To evaluate the saliency and generalizability of 3DINO-VIT pretrained weights, we use popular medical image segmentation and classification benchmarks/challenges. As segmentation benchmarks, we use the 2021 Brain Tumor Segmentation (BraTS) Challenge32 for MRI, and the Beyond the Cranial Vault (BTCV) Challenge33 for CT abdominal organ segmentation. We further evaluate the generalizability of 3DINO pretraining on unseen (out-of-distribution) organs and 3D modalities with minimal presence in the pretraining dataset. Specifically, we evaluate 3DINO’s performance on left atrium MRI segmentation (LA-SEG)34 and 3D breast ultrasound tumor segmentation (TDSC-ABUS)35 tasks. For classification tasks, we investigate brain age classification on the MRI ICBM dataset36 and use the COVID-CT-MD lung CT dataset37 to classify between healthy patients, those with community-acquired pneumonia (CAP), and individuals with Novel Coronavirus (COVID-19). We further perform experiments using different amounts of labeled training data by randomly subsampling a certain percentage of the full labeled dataset.

Segmentation was performed via appending convolutional decoder heads to pretrained encoders (Supplementary Fig. 1). 3DINO yielded significantly improved segmentation results relative to all SOTA techniques on all evaluation metrics in most comparisons (p < 0.05; Fig. 2a, b, e). 3DINO-ViT was able to jointly improve representations for both segmentation tasks in all percentages of labeled data, including when using the full labeled dataset. The pretrained weights significantly improved performance at all percentages of labeled data relative to the Random encoder (e.g., BraTS with 10% data: 0.90 (0.88, 0.91) Dice for 3DINO-ViT vs 0.87 (0.85, 0.89) for Random; BTCV with 25%: 0.77 (0.72, 0.81) 3DINO-ViT vs 0.59 (0.53, 0.65) for Random). The overall relative Dice improvement for the Swin Transfer network versus Swin Random (maximum 5.1% on BraTS and 1.8% on BTCV) was much lower than 3DINO-ViT’s improvement over the Random encoder (13.0% on BraTS and 55.1% on BTCV). We found the Swin Transfer-FD pretraining baseline did not generalize or scale well to our 100,000-volume dataset, obtaining similar results relative to Swin Transfer for segmentation. For both segmentation tasks, 3DINO-ViT trained using less than 50% of all labeled data achieved statistically (Fig. 2) and visually (Supplementary Figs. 28) comparable results to other baselines trained using 100% of labeled data. However, when using 100% of the labeled dataset, the relative improvements of 3DINO-ViT over the next best baseline are reduced and are not always significant, with 0.8% Dice improvement in BraTS and 0.9% in BTCV. Results across other evaluation metrics are presented in the Supplementary Information, highlighting the same trend of 3DINO-ViT’s improved segmentation results over other SOTA pretrained models.

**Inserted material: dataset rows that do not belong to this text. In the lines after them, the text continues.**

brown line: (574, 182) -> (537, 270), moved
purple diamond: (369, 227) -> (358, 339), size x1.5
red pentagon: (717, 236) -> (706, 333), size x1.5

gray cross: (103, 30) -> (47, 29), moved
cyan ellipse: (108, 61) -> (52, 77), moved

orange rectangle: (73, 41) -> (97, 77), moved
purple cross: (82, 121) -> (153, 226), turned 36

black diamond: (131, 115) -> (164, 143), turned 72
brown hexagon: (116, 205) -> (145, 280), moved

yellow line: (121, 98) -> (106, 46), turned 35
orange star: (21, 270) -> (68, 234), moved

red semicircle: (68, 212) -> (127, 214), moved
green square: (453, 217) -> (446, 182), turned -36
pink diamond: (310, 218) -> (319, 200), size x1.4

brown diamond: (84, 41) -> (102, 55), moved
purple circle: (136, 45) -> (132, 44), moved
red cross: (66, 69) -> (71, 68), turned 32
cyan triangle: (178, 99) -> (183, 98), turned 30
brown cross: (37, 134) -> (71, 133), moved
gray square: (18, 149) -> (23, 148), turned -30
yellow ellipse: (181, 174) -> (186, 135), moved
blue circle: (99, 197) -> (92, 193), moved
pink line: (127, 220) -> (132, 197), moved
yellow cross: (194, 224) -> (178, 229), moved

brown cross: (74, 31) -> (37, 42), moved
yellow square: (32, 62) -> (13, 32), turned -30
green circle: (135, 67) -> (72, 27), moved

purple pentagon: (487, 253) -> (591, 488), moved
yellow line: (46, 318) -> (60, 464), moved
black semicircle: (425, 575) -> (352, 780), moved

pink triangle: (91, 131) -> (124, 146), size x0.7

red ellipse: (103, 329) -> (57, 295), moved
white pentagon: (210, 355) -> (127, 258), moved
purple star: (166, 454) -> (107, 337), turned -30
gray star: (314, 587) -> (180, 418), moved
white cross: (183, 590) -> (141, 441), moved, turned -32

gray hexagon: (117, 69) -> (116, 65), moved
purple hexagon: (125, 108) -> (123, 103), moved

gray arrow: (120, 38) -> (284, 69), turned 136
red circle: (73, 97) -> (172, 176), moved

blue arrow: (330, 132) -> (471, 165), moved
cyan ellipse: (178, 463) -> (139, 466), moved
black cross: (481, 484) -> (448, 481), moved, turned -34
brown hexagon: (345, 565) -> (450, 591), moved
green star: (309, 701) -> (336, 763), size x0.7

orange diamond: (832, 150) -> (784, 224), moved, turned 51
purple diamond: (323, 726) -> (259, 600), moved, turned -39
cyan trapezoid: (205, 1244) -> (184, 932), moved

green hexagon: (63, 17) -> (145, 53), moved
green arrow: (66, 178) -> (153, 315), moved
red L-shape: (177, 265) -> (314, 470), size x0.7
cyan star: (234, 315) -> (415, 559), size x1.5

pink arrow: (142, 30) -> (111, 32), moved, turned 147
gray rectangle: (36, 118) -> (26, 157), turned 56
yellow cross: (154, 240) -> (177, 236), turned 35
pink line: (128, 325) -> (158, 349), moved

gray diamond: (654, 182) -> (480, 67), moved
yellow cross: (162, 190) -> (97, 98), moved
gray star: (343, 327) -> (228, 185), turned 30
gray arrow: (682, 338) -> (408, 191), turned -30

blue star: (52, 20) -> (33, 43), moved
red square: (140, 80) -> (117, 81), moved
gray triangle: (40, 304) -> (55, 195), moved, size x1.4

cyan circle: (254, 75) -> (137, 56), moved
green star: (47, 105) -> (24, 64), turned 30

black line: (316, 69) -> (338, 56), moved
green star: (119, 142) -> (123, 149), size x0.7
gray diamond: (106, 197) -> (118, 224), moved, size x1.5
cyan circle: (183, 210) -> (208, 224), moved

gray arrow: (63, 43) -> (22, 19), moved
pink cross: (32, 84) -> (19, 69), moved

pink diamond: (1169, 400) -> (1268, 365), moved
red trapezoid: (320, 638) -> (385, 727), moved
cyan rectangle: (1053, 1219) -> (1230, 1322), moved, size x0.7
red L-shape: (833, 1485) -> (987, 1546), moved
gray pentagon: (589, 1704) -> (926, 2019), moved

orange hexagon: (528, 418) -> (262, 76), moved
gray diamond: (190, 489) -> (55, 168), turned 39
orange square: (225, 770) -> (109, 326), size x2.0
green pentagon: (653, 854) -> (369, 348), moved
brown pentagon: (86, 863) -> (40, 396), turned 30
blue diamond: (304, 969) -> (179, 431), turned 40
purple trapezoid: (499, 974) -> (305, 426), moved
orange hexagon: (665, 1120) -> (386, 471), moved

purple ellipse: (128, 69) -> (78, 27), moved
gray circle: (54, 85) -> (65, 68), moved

Fig. 2: Evaluation and comparison to SOTA pretrained models on the BraTS and BTCV segmentation, and ICBM and COVID-CT-MD classification tasks.
figure 2

a BraTS segmentation Dice scores and 95th percentile Hausdorff Distance (HD95). b BTCV segmentation Dice scores and HD95. c ICBM classification AUC and F1 scores. d COVID-CT-MD classification AUC and F1 scores. ad Finetuning results with multiple sizes of labeled dataset, x-axis displays training dataset size in a percentage of the full dataset, with actual number of labeled samples in parentheses. Bar plots compare the third-largest and largest training dataset sizes with error bars in (a, b) from the 95% bootstrapped confidence interval (CI) of item-wise metrics and error bars. Bar plots in (c, d) are obtained from 95% bootstrapped CI of metrics obtained from five separate experiments with randomly subsampled training sets (100% data comparison is equivalent to adjusting experiment seed). Statistical significance in (a, b) is computed via a paired nonparametric Wilcoxon test on metrics per item. Significance in (c, d) are computed via an unpaired Welch’s t-test against metrics per experiment. e Plots comparing per-class Dice/AUC scores for segmentation/classification experiments using the third-largest training dataset size. f Normalized and averaged classification confusion matrices using the third-largest training dataset size. g Dice scores for linear decoder segmentation experiments.

For classification tasks, we trained a linear classifier on top of all pretrained networks without finetuning the pretrained weights. We use MONAI-ViT as one comparison and take the pretrained contrastive head from the Swin Transfer and Swin Transfer-FD networks as two others. Despite the tasks’ difficulty and sparser ground truth, the proposed 3DINO-ViT performs universally better than other models (p < 0.05; Fig. 2c-d). Averaging over all dataset sizes, 3DINO-ViT obtained an 18.9% higher area under the receiver operating characteristic curve (AUC) on COVID-CT-MD, with a particularly notable increase of 23% AUC on classifying patients with COVID-19 relative to the next best baseline. On ICBM, an average of 5.3% higher AUC was obtained with a 13.4% AUC improvement for classifying individuals aged [40, 50) years over the next best baseline (Fig. 2e–f, example cases in Supplementary Figs. 910). Swin Transfer-FD traded off performance compared to Swin Transfer weights for classification tasks. This may also indicate the converged model did not scale well to the large dataset, favoring generating features for only a subset of the pretraining dataset. These experiments, conducted with completely frozen pretraining weights, further highlight the saliency of the learned representations for different downstream tasks.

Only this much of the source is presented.